Sadowska Maria, Gajowniczek Krzysztof
Institute of Information Technology, Warsaw University of Life Sciences-SGGW, 02-787 Warszawa, Poland.
Entropy (Basel). 2025 Jun 12;27(6):624. doi: 10.3390/e27060624.
This paper discusses the results of a study investigating how input data characteristics affect the performance of time-series classification models. In this experiment, we used 82 synthetically generated time-series datasets, created based on predefined functions with added noise. These datasets varied in structure, including differences in the number of classes and noise levels, while maintaining a consistent length and total number of observations. This design allowed us to systematically assess the influence of dataset characteristics on classification outcomes. Seven classification models were evaluated and their performance was compared using accuracy metrics, training time and memory requirements. According to the evaluation, the CNN Classifier achieved the best results, demonstrating the highest robustness to an increasing number of classes and noise. In contrast, the least effective model was the Catch22 Classifier. Overall, the performed research leads to the conclusion that as the number of classes and the level of noise in the data increase, all classification models become less effective, achieving lower accuracy metrics.

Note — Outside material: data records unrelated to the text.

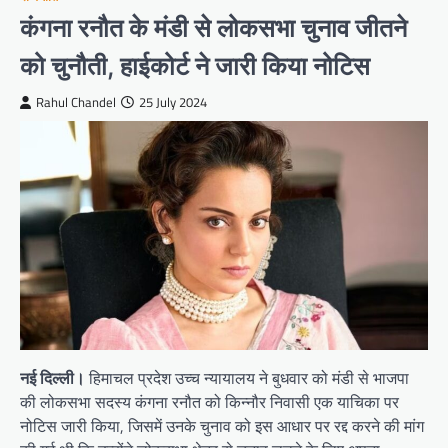
कंगना रनौत के मंडी से लोकसभा चुनाव जीतने
को चुनौती, हाईकोर्ट ने जारी किया नोटिस
Rahul Chandel
25 July 2024
नई दिल्ली।
हिमाचल प्रदेश उच्च न्यायालय ने बुधवार को मंडी से भाजपा
की लोकसभा सदस्य कंगना रनौत को किन्नौर निवासी एक याचिका पर
नोटिस जारी किया, जिसमें उनके चुनाव को इस आधार पर रद्द करने की मांग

本文讨论了一项研究的结果,该研究调查了输入数据特征如何影响时间序列分类模型的性能。在本实验中,我们使用了82个合成生成的时间序列数据集,这些数据集基于预定义函数并添加噪声创建。这些数据集在结构上有所不同,包括类别数量和噪声水平的差异,同时保持一致的长度和观测总数。这种设计使我们能够系统地评估数据集特征对分类结果的影响。评估了七个分类模型,并使用准确率指标、训练时间和内存需求对它们的性能进行了比较。根据评估,卷积神经网络(CNN)分类器取得了最佳结果,对不断增加的类别数量和噪声表现出最高的鲁棒性。相比之下,效果最差的模型是Catch22分类器。总体而言,所进行的研究得出结论,随着数据中类别数量和噪声水平的增加,所有分类模型的效果都会变差,准确率指标降低。